**TASK PROMPT:**
Only the lines from the top of the records below through the line containing "คุณช่วยพูดซ้ำได้ไหม?" should be printed, exactly and without pictures.

[Items listed in a dataset]
= = =

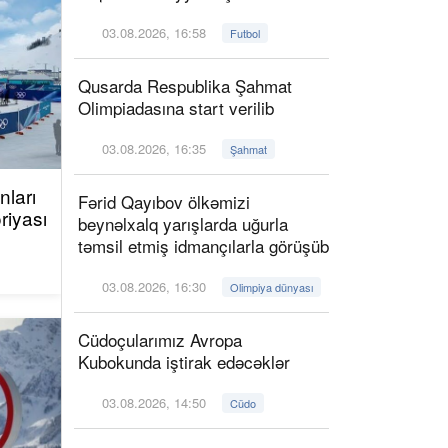
03.08.2026, 16:58
Futbol
Qusarda Respublika Şahmat
Olimpiadasına start verilib
03.08.2026, 16:35
Şahmat
ları
Fərid Qayıbov ölkəmizi
riyası
beynəlxalq yarışlarda uğurla
təmsil etmiş idmançılarla görüşüb
03.08.2026, 16:30
Olimpiya dünyası
Cüdoçularımız Avropa
Kubokunda iştirak edəcəklər
03.08.2026, 14:50
Cüdo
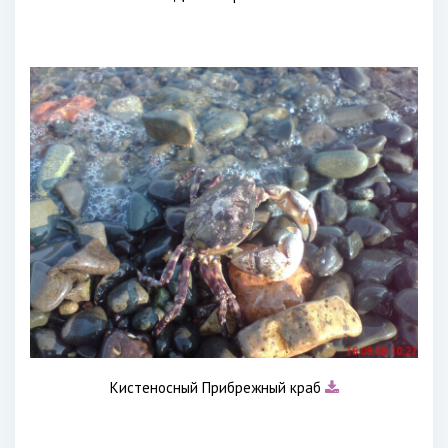
Кистеносный Прибрежный краб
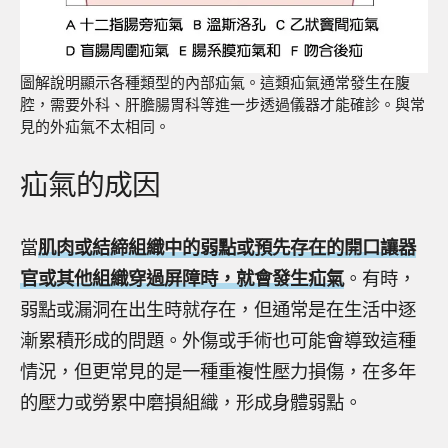
圖解說明顯示各種類型的內部疝氣。這類疝氣通常發生在腹
腔，需要外科、肝膽腸胃科等進一步透過儀器才能確診。與常
見的外疝氣不太相同。
疝氣的成因
當
肌肉或
結締組織
中的弱點或預先存在的開口讓器
官或其他組織穿過屏障時，就會發生疝氣
。有時，
弱點或漏洞在出生時就存在，但通常是在生活中逐
漸累積形成的問題。外傷或手術也可能會導致這種
情況，但更常見的是一種重複性壓力損傷，在多年
的壓力或勞累中磨損組織，形成身體弱點。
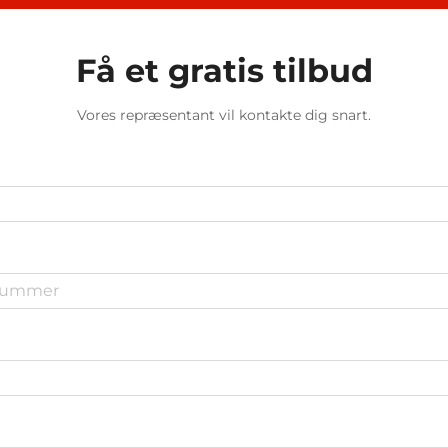
Få et gratis tilbud
Vores repræsentant vil kontakte dig snart.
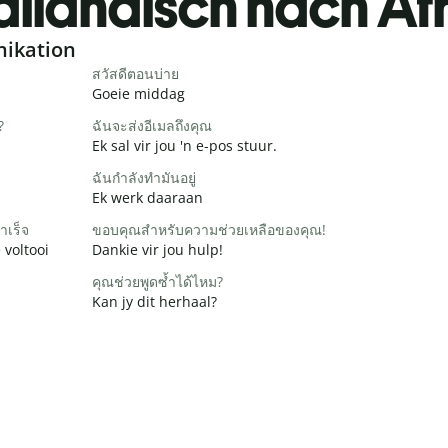
ailändisch nach Af
nikation
สวัสดีตอนบ่าย
Goeie middag
?
ฉันจะส่งอีเมลถึงคุณ
Ek sal vir jou 'n e-pos stuur.
ฉันกำลังทำมันอยู่
Ek werk daaraan
ำเร็จ
ขอบคุณสำหรับความช่วยเหลือของคุณ!
 voltooi
Dankie vir jou hulp!
คุณช่วยพูดซ้ำได้ไหม?
Kan jy dit herhaal?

= = =

**ANSWER AREA:**
03.08.2026, 16:58
Futbol
Qusarda Respublika Şahmat
Olimpiadasına start verilib
03.08.2026, 16:35
Şahmat
ları
Fərid Qayıbov ölkəmizi
riyası
beynəlxalq yarışlarda uğurla
təmsil etmiş idmançılarla görüşüb
03.08.2026, 16:30
Olimpiya dünyası
Cüdoçularımız Avropa
Kubokunda iştirak edəcəklər
03.08.2026, 14:50
Cüdo
Кистеносный Прибрежный краб
圖解說明顯示各種類型的內部疝氣。這類疝氣通常發生在腹
腔，需要外科、肝膽腸胃科等進一步透過儀器才能確診。與常
見的外疝氣不太相同。
疝氣的成因
當
肌肉或
結締組織
中的弱點或預先存在的開口讓器
官或其他組織穿過屏障時，就會發生疝氣
。有時，
弱點或漏洞在出生時就存在，但通常是在生活中逐
漸累積形成的問題。外傷或手術也可能會導致這種
情況，但更常見的是一種重複性壓力損傷，在多年
的壓力或勞累中磨損組織，形成身體弱點。
Få et gratis tilbud
Vores repræsentant vil kontakte dig snart.
ailändisch nach Af
nikation
สวัสดีตอนบ่าย
Goeie middag
?
ฉันจะส่งอีเมลถึงคุณ
Ek sal vir jou 'n e-pos stuur.
ฉันกำลังทำมันอยู่
Ek werk daaraan
ำเร็จ
ขอบคุณสำหรับความช่วยเหลือของคุณ!
 voltooi
Dankie vir jou hulp!
คุณช่วยพูดซ้ำได้ไหม?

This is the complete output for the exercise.